Ein Provinzheini zieht nun den Karren

„Keiner, der seinen Arsch nachgetragen bekommen muß“: Stefan Kuntz mag nach den langen Wanderjahren durch die grauen Niederungen der Bundesliga nun doch wieder in der Provinz spielen  ■ Aus Bielefeld Jörg Winterfeldt

Wenn der Nationalstürmer Stefan Kuntz sein Idealbild einer Fußballmannschaft zeichnen soll, ist die Welt nur noch Kaiserslautern, so wie es 1991 war.

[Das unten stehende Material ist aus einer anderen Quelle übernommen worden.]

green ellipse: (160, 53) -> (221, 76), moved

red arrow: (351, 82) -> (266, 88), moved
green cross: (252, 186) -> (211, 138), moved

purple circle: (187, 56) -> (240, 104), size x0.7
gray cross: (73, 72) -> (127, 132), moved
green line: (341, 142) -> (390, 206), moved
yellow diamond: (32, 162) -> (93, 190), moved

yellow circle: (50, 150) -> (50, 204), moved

Von der „Harmonie“ schwärmt er, der „Kameradschaft“ und dem „Geist in der Mannschaft mit zehn Pfälzern“. Kuntz, der nicht wie die meisten Branchenkollegen die Anzahl seiner Bundesligaspiele und -tore auswendig herunterbeten kann oder wie der neue Sturmpartner Walter in Bielefeld sogar beinahe jede einzelne Torsituation vor das geistige Auge zu zaubern vermag, jener Kuntz erinnert sich detailverliebt an den vorletzten Spieltag jener Saison, als sein Klub Kaiserslautern mit einem Sieg daheim gegen Borussia Mönchengladbach die Meisterkür besiegeln konnte.

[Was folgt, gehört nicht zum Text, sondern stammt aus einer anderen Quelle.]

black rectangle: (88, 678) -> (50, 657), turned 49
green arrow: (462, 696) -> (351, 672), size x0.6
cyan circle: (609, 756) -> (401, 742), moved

Der Kraftraum am Betzenberg war ausgeräumt, hinten an die Wand hatte ein besonders Eiliger bereits ein Kaiserslautern-Poster mit dem Zusatz „Deutscher Meister 1991“ gehängt, ein Party-Service hatte kalte Buffett-Platten serviert und alles, was fehlte, war der erfolgreiche Kick der Mannschaft. Nur wollte an diesem Samstagnachmittag der Gast aus Gladbach nicht mitspielen oder vielmehr zu gut. Die Roten Teufel unterlagen 2:3 zu Hause, der gelbgesperrte Kuntz saß oben co-kommentierend in der Fernsehkabine, irgendwann nur noch unsichtbar für das Publikum beredt schweigend, und als er schließlich herunterkam zu den Kameraden, hatte einer schon wieder ganz schell das Optimismus-Plakat entfernt. „Alle“, sagt Kuntz, „haben wir da nur so rumgestanden wie die Muffelmänner.“

Schließlich habe Markus Schupp vorgeschlagen, das triste Beisammensein wenigstens in eine gemütlichere Atmosphäre zu verlegen, und bot sein Haus in Rodenbach, vor den Toren der Stadt, an. „Nicht einer“, schwärmt Kuntz, „ist damals nicht mitgekommen – Verabredungen hin oder her.“ Alte Platten wurden aufgelegt, „ein bißchen geswingt“ und einige Gläser Bier getrunken. Mitten in der Nacht dann war die Stimmung gut und die Mannschaft plötzlich einig: „Dann werden wir eben in Köln deutscher Meister – von da ab hat keiner mehr dran gezweifelt.“ 6:2 haben sie kurzerhand am letzen Spieltag in der Fremde gewonnen. In Kaiserslautern waren sie ihrer Zeit voraus. Lange bevor ein Hans-Hubert Vogts seinen ersten Titel als Bundestrainer sicherte, war in der Pfalz die Mannschaft der Star. „Ein großer Teil der Weggänge“, belegt Kuntz seine These, „ist nach Kaiserslautern leistungsmäßig in den Keller gegangen.“ Als die Führung dilettantisch der Mannschaft nach und nach die Identität abhanden kommen ließ und im letzten Jahr schließlich versuchte, die Leistungsträger Kuntz und Sforza gewinnbringend zu verscherbeln und durch Zweitligaspieler adäquat zu ersetzen, ist der Verein zur Trauer einer ganzen Region und nicht zuletzt von Kuntz dort gelandet, wo die Neuzugänge sich bestens auskannten.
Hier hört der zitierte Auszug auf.